-- INFORMATION SUPPLIED follows --

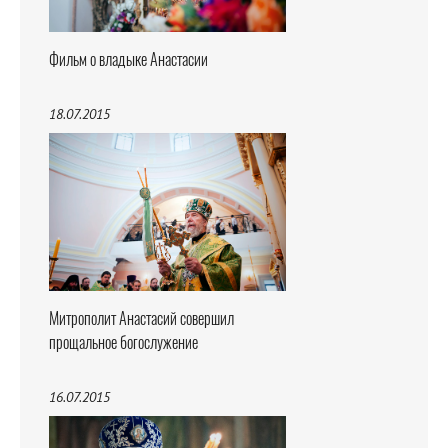
Фильм о владыке Анастасии
18.07.2015
Митрополит Анастасий совершил
прощальное богослужение
16.07.2015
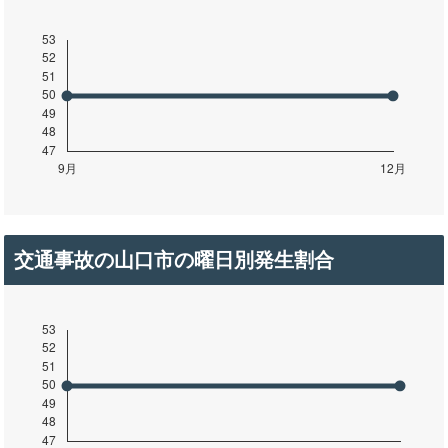
交通事故の山口市の曜日別発生割合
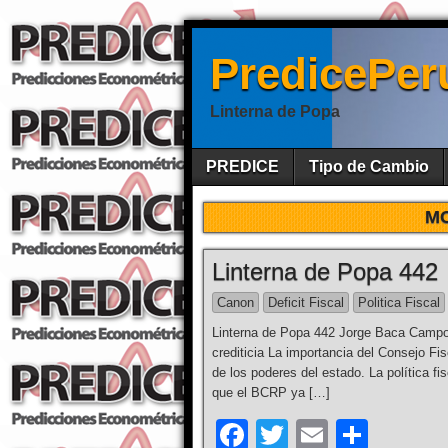
PredicePer
Linterna de Popa
PREDICE
Tipo de Cambio
M
Linterna de Popa 442
Canon
Deficit Fiscal
Politica Fiscal
Linterna de Popa 442 Jorge Baca Campodó
crediticia La importancia del Consejo Fi
de los poderes del estado. La política fi
que el BCRP ya […]
F
T
E
S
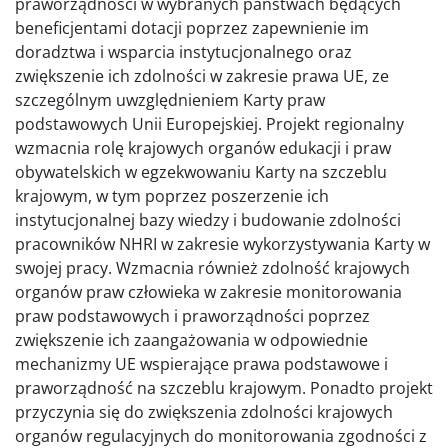
praworządności w wybranych państwach będących
beneficjentami dotacji poprzez zapewnienie im
doradztwa i wsparcia instytucjonalnego oraz
zwiększenie ich zdolności w zakresie prawa UE, ze
szczególnym uwzględnieniem Karty praw
podstawowych Unii Europejskiej. Projekt regionalny
wzmacnia rolę krajowych organów edukacji i praw
obywatelskich w egzekwowaniu Karty na szczeblu
krajowym, w tym poprzez poszerzenie ich
instytucjonalnej bazy wiedzy i budowanie zdolności
pracowników NHRI w zakresie wykorzystywania Karty w
swojej pracy. Wzmacnia również zdolność krajowych
organów praw człowieka w zakresie monitorowania
praw podstawowych i praworządności poprzez
zwiększenie ich zaangażowania w odpowiednie
mechanizmy UE wspierające prawa podstawowe i
praworządność na szczeblu krajowym. Ponadto projekt
przyczynia się do zwiększenia zdolności krajowych
organów regulacyjnych do monitorowania zgodności z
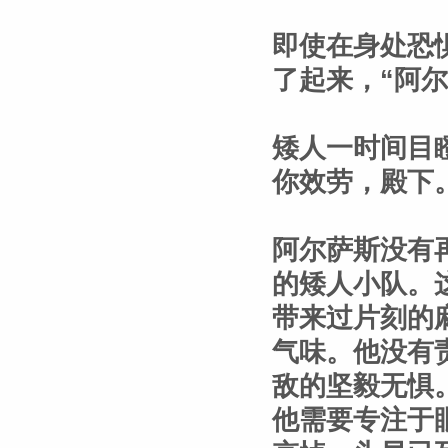
即使在身处恐
了起来，“阿
矮人一时间目
你效劳，殿下
阿尔萨斯没有
的矮人小队。
带来过片刻的
气味。他没有
敌的坚毅无惧
他需要专注于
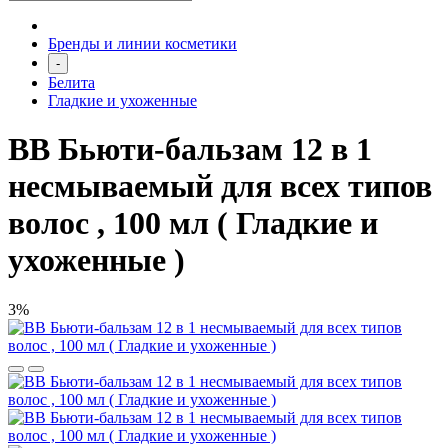
Бренды и линии косметики
-
Белита
Гладкие и ухоженные
BB Бьюти-бальзам 12 в 1
несмываемый для всех типов
волос , 100 мл ( Гладкие и
ухоженные )
3%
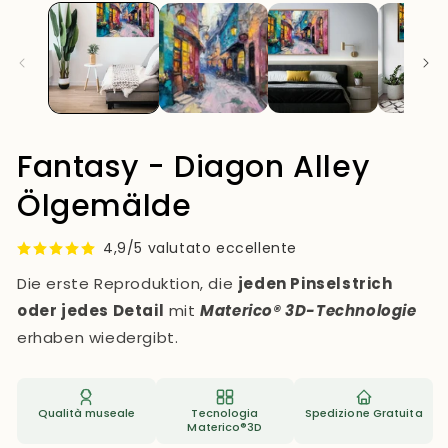
Modal
öffnen
Fantasy - Diagon Alley
Ölgemälde
4,9/5 valutato eccellente
Die erste Reproduktion, die
jeden Pinselstrich
oder jedes Detail
mit
Materico® 3D-Technologie
erhaben wiedergibt.
Qualità museale
Tecnologia
Spedizione Gratuita
Materico®3D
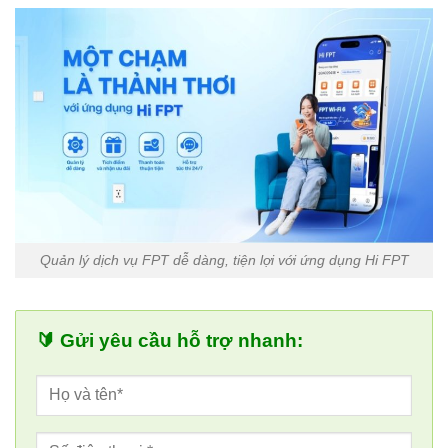
Quản lý dịch vụ FPT dễ dàng, tiện lợi với ứng dụng Hi FPT
🔰 Gửi yêu cầu hỗ trợ nhanh:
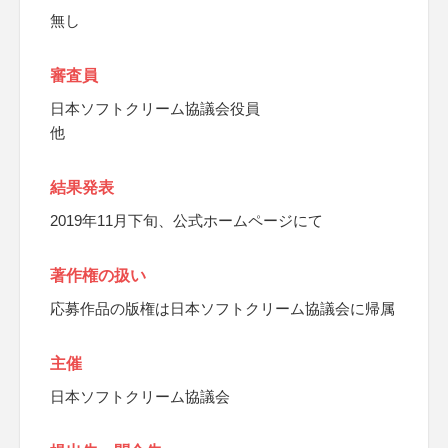
無し
審査員
日本ソフトクリーム協議会役員
他
結果発表
2019年11月下旬、公式ホームページにて
著作権の扱い
応募作品の版権は日本ソフトクリーム協議会に帰属
主催
日本ソフトクリーム協議会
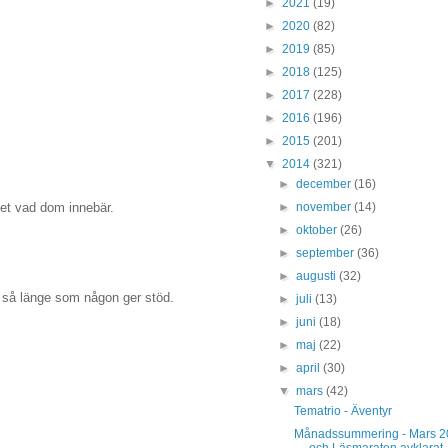
►
2021
(19)
►
2020
(82)
►
2019
(85)
►
2018
(125)
►
2017
(228)
►
2016
(196)
►
2015
(201)
▼
2014
(321)
►
december
(16)
►
november
(14)
et vad dom innebär.
►
oktober
(26)
►
september
(36)
►
augusti
(32)
 så länge som någon ger stöd.
►
juli
(13)
►
juni
(18)
►
maj
(22)
►
april
(30)
▼
mars
(42)
Tematrio - Äventyr
Månadssummering - Mars 2
och Läsmaraton avklarat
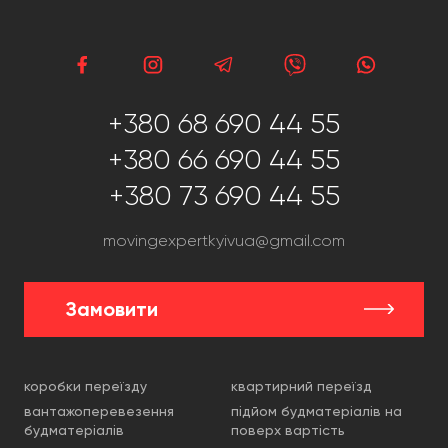
+380 68 690 44 55
+380 66 690 44 55
+380 73 690 44 55
movingexpertkyivua@gmail.com
Замовити
коробки переїзду
квартирний переїзд
вантажоперевезення
підйом будматеріалів на
будматеріалів
поверх вартість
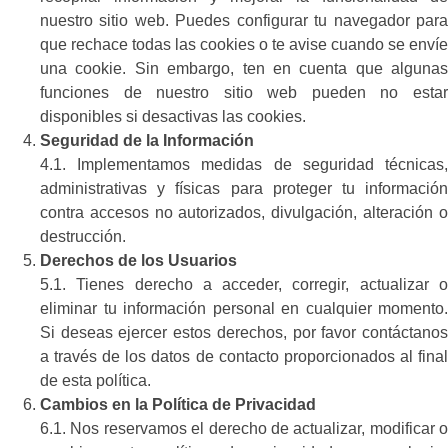
nuestro sitio web. Puedes configurar tu navegador para
que rechace todas las cookies o te avise cuando se envíe
una cookie. Sin embargo, ten en cuenta que algunas
funciones de nuestro sitio web pueden no estar
disponibles si desactivas las cookies.
Seguridad de la Información
4.1. Implementamos medidas de seguridad técnicas,
administrativas y físicas para proteger tu información
contra accesos no autorizados, divulgación, alteración o
destrucción.
Derechos de los Usuarios
5.1. Tienes derecho a acceder, corregir, actualizar o
eliminar tu información personal en cualquier momento.
Si deseas ejercer estos derechos, por favor contáctanos
a través de los datos de contacto proporcionados al final
de esta política.
Cambios en la Política de Privacidad
6.1. Nos reservamos el derecho de actualizar, modificar o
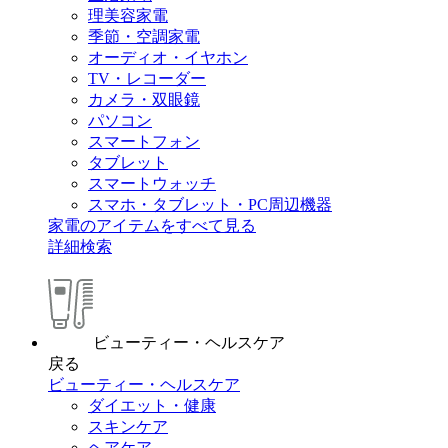
理美容家電
季節・空調家電
オーディオ・イヤホン
TV・レコーダー
カメラ・双眼鏡
パソコン
スマートフォン
タブレット
スマートウォッチ
スマホ・タブレット・PC周辺機器
家電のアイテムをすべて見る
詳細検索
ビューティー・ヘルスケア
戻る
ビューティー・ヘルスケア
ダイエット・健康
スキンケア
ヘアケア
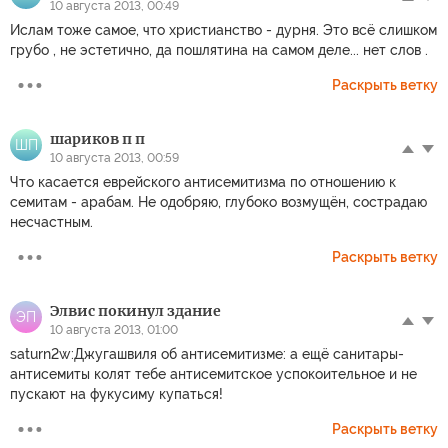
10 августа 2013, 00:49
Ислам тоже самое, что христианство - дурня. Это всё слишком
грубо , не эстетично, да пошлятина на самом деле... нет слов .
Раскрыть ветку
шариков п п
ШП
10 августа 2013, 00:59
Что касается еврейского антисемитизма по отношению к
семитам - арабам. Не одобряю, глубоко возмущён, сострадаю
несчастным.
Раскрыть ветку
Элвис покинул здание
ЭП
10 августа 2013, 01:00
saturn2w:Джугашвиля об антисемитизме: а ещё санитары-
антисемиты колят тебе антисемитское успокоительное и не
пускают на фукусиму купаться!
Раскрыть ветку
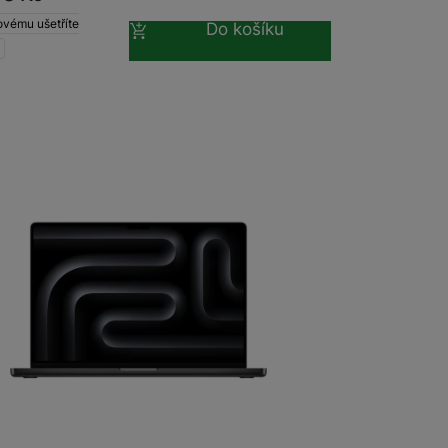
ovému ušetříte
Do košíku
adem
ok Pro 16" M5 Max 18-CPU/40-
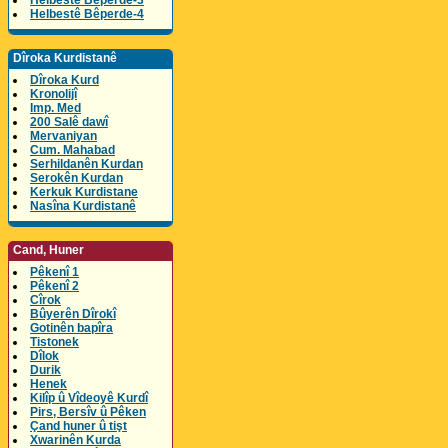
Helbestê Bêperde-3
Helbestê Bêperde-4
Dîroka Kurdistanê
Dîroka Kurd
Kronolijî
Imp. Med
200 Salê dawî
Mervaniyan
Cum. Mahabad
Serhildanên Kurdan
Serokên Kurdan
Kerkuk Kurdistane
Nasîna Kurdistanê
Cand, Huner
Pêkenî 1
Pêkenî 2
Cîrok
Bûyerên Dîrokî
Gotinên bapîra
Tistonek
Dîlok
Durik
Henek
Kilîp û Vîdeoyê Kurdî
Pirs, Bersîv û Pêken
Çand huner û tişt
Xwarinên Kurda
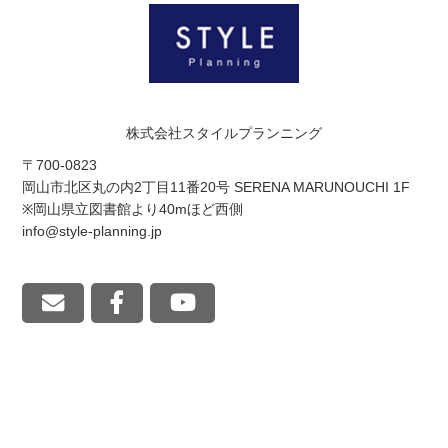
株式会社スタイルプランニング
〒700-0823
岡山市北区丸の内2丁目11番20号 SERENA MARUNOUCHI 1F
※岡山県立図書館より40mほど西側
info@style-planning.jp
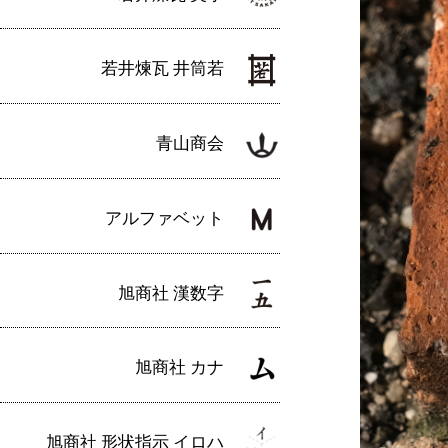
若井煉瓦 井筒若
青山商会
アルファベット
旭商社 漢数字
旭商社 カナ
旭商社 形状指示 イロハ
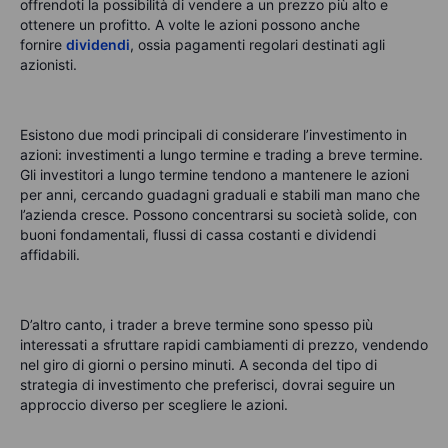
offrendoti la possibilità di vendere a un prezzo più alto e
ottenere un profitto. A volte le azioni possono anche
fornire
dividendi
,
ossia pagamenti regolari destinati agli
azionisti.
Esistono due modi principali di considerare l’investimento in
azioni: investimenti a lungo termine e trading a breve termine.
Gli investitori a lungo termine tendono a mantenere le azioni
per anni, cercando guadagni graduali e stabili man mano che
l’azienda cresce. Possono concentrarsi su società solide, con
buoni fondamentali, flussi di cassa costanti e dividendi
affidabili.
D’altro canto, i trader a breve termine sono spesso più
interessati a sfruttare rapidi cambiamenti di prezzo, vendendo
nel giro di giorni o persino minuti. A seconda del tipo di
strategia di investimento che preferisci, dovrai seguire un
approccio diverso per scegliere le azioni.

-- INFORMATION SUPPLIED concluded --

# THE PROBLEM
Once the line containing "Fantasy - Diagon Alley" has been located, transcribe exactly and only every line from the first line of the entries through it, excluding pictures.

# EXERCISE RESULT
Фильм о владыке Анастасии
18.07.2015
Митрополит Анастасий совершил
прощальное богослужение
16.07.2015
交通事故の山口市の曜日別発生割合
PredicePer
Linterna de Popa
PREDICE
Tipo de Cambio
M
Linterna de Popa 442
Canon
Deficit Fiscal
Politica Fiscal
Linterna de Popa 442 Jorge Baca Campodó
crediticia La importancia del Consejo Fi
de los poderes del estado. La política fi
que el BCRP ya […]
F
T
E
S
praworządności w wybranych państwach będących
beneficjentami dotacji poprzez zapewnienie im
doradztwa i wsparcia instytucjonalnego oraz
zwiększenie ich zdolności w zakresie prawa UE, ze
szczególnym uwzględnieniem Karty praw
podstawowych Unii Europejskiej. Projekt regionalny
wzmacnia rolę krajowych organów edukacji i praw
obywatelskich w egzekwowaniu Karty na szczeblu
krajowym, w tym poprzez poszerzenie ich
instytucjonalnej bazy wiedzy i budowanie zdolności
pracowników NHRI w zakresie wykorzystywania Karty w
swojej pracy. Wzmacnia również zdolność krajowych
organów praw człowieka w zakresie monitorowania
praw podstawowych i praworządności poprzez
zwiększenie ich zaangażowania w odpowiednie
mechanizmy UE wspierające prawa podstawowe i
praworządność na szczeblu krajowym. Ponadto projekt
przyczynia się do zwiększenia zdolności krajowych
organów regulacyjnych do monitorowania zgodności z
即使在身处恐
了起来，“阿
矮人一时间目
你效劳，殿下
阿尔萨斯没有
的矮人小队。
带来过片刻的
气味。他没有
敌的坚毅无惧
他需要专注于
Бренды и линии косметики
-
Белита
Гладкие и ухоженные
BB Бьюти-бальзам 12 в 1
несмываемый для всех типов
волос , 100 мл ( Гладкие и
ухоженные )
3%
Modal
öffnen
Fantasy - Diagon Alley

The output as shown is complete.